### WHAT YOU NEED TO DO
Using the entries below, write out the line with "This site is", the line with "system and/or artificial", and every line in between, exactly as each is written.

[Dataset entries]
══════
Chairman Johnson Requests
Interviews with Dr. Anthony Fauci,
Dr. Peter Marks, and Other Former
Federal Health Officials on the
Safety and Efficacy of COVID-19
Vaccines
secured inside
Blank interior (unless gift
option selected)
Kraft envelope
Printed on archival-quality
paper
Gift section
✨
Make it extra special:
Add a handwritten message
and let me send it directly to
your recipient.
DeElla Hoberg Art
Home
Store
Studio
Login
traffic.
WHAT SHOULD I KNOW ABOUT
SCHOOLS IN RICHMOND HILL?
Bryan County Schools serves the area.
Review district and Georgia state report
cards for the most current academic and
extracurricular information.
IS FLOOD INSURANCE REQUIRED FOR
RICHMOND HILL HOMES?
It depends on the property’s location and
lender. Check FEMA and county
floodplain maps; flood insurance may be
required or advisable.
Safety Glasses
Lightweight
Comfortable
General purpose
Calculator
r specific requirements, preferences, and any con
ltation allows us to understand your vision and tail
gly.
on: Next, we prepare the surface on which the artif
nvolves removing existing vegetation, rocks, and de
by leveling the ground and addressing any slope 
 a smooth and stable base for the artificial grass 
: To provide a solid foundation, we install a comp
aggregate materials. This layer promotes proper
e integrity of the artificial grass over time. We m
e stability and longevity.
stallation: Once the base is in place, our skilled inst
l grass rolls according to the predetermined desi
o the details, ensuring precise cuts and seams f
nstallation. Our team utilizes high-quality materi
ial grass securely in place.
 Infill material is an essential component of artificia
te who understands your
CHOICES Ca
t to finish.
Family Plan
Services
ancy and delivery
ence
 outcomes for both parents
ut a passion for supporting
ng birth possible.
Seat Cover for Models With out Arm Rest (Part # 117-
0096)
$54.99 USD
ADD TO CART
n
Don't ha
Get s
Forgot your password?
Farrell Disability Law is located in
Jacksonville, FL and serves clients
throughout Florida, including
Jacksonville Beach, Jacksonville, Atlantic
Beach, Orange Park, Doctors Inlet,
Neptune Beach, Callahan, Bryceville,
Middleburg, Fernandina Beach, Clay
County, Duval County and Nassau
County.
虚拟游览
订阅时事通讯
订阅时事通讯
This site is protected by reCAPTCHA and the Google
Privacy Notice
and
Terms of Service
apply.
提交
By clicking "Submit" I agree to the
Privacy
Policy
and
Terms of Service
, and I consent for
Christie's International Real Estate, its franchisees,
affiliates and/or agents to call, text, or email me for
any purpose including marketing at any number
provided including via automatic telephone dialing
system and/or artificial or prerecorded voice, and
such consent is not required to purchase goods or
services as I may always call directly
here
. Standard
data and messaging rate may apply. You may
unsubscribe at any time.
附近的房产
══════
### WRITTEN ANSWER
This site is protected by reCAPTCHA and the Google
Privacy Notice
and
Terms of Service
apply.
提交
By clicking "Submit" I agree to the
Privacy
Policy
and
Terms of Service
, and I consent for
Christie's International Real Estate, its franchisees,
affiliates and/or agents to call, text, or email me for
any purpose including marketing at any number
provided including via automatic telephone dialing
system and/or artificial or prerecorded voice, and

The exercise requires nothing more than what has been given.